In the middle of the heavy flow of traffic, on a traffic island that’s really just a scrap of land, an artist has recently erected a four foot replica of the tower, as an attraction and reminder to passersby. I wonder how long it will take them to rebuild the real thing?
This is a photo of a photo, taken at the Climate Plus Change exhibition in Kathmandu last year. Among the collection of poignant, climate-related photography, this exhibit showed a number of before and after pictures taken inside the Kathmandu Valley, documenting the developmental changes over a relatively short period of time.
Can you actually believe that this is the same scene across just 13 years? The only real clues are the shape of the background hills and a small building at the right-hand foreground of the picture. Truly unbelievable. I have been here two years and I know that the sprawl continues to grow, probably at the same rate, its just harder to see when it occurs incrementally around you every day. Its been four years since the lower picture was taken and the Swayambhu area now has literally no patches of green, other than the hill that overlooks it. All this sprawl is in unchecked, unplanned, and unsupported by any growth in roads or services. Its a sad reality.

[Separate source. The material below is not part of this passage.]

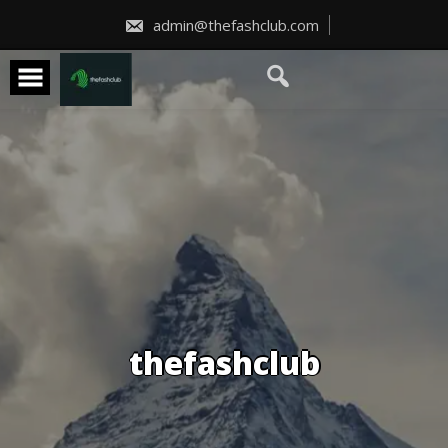
Skip
to
admin@thefashclub.com
content
thefashclub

I lived in Kathmandu for several weeks before I spotted public transportation. The white taxis and micro buses were invisible to me. Maybe they just faded into the background behind the colour and confusion of everything else. Maybe my eyes were still trained to see the bright colours of Filipino jeepneys. I’m not sure. But slowly they came into focus; there they were: plain, white, rickety and very small. The idea of a Jeepney ride always seemed more fun than it actually was, as Jeepneys face inwards and there’s no view. But their colour baits you, which is actually the whole idea behind their outrageous designs. By contrast, the idea of riding in a Kathmandu microbus seems no fun at all. I can’t imagine actually cramming myself into one. Where would I put my legs? My head would scrape the ceiling.

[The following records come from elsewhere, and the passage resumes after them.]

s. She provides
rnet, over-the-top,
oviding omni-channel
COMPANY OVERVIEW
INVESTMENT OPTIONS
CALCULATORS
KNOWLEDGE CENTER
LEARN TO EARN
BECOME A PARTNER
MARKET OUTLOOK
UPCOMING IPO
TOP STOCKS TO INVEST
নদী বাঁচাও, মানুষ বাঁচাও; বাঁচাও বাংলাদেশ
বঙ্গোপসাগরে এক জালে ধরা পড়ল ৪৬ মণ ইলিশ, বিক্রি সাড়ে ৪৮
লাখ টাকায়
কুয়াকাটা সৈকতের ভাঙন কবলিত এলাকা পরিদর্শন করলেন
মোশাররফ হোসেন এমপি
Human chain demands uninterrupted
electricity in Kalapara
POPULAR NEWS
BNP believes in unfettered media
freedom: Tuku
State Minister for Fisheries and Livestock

It wasn’t until much later that I spotted the microbuses were all electric vehicles or EVs. It was a shocking revelation in a city that pays little attention to pollution or lead levels. It was later still that I learnt that EV microbuses were a USAID-supported innovation from a while back….of course. Despite the rust and hanging exhaust pipes they are still on the road. They may be the Jeepney’s poor cousin, but whatever would Kathmandu pollution levels be like if they belched carbon too?
On the dusty sidewalks, inches away from the busy traffic, there exists a kind of alternative consumer reality here. Street vendors are not starter businesses that aspire to work hard and some day afford the rent on a store. They are Dalits (or untouchables) who do not have many rights (including the right to rent property) that higher castes hold. There is a whole world of fruit vendors, cobblers, barbers –sales people of anything really–who set up for business on the side of the road and sell what they can to passersby. I suspect mainly to other Dalits.

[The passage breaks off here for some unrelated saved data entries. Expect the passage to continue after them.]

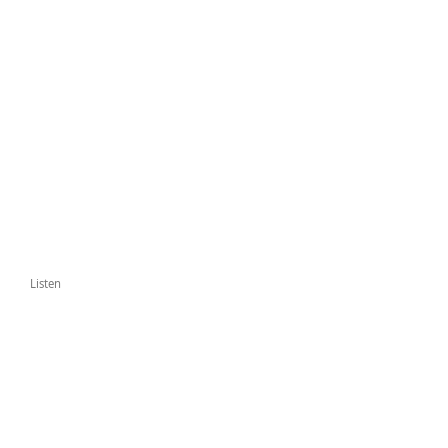
Listen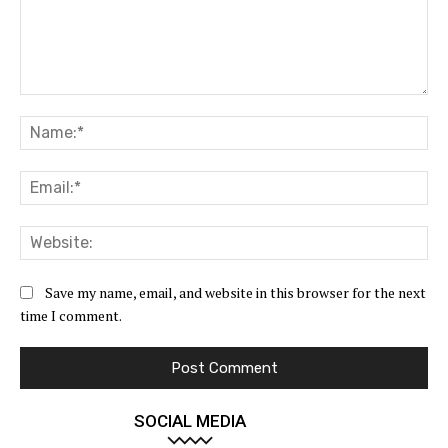
Comment:
Na
Ema
Web
Save my name, email, and website in this browser for the next
time I comment.
SOCIAL MEDIA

I’m ashamed to admit that I rarely buy from them. They simply never sell anything I need, or their produce is so covered in roadside dust and grime that it is very unappealing. Yet I see the same vendors time and time again selling paltry little piles of something every single day, clearly enough to eek out some kind of income.
Its the fruit vendors that are the most eye catching with bursts of colour against the grey drabness of the pavement. Seasonal bananas and mangos from Nepal…grapes from India…apples from China. I particularly enjoyed these colourful carts.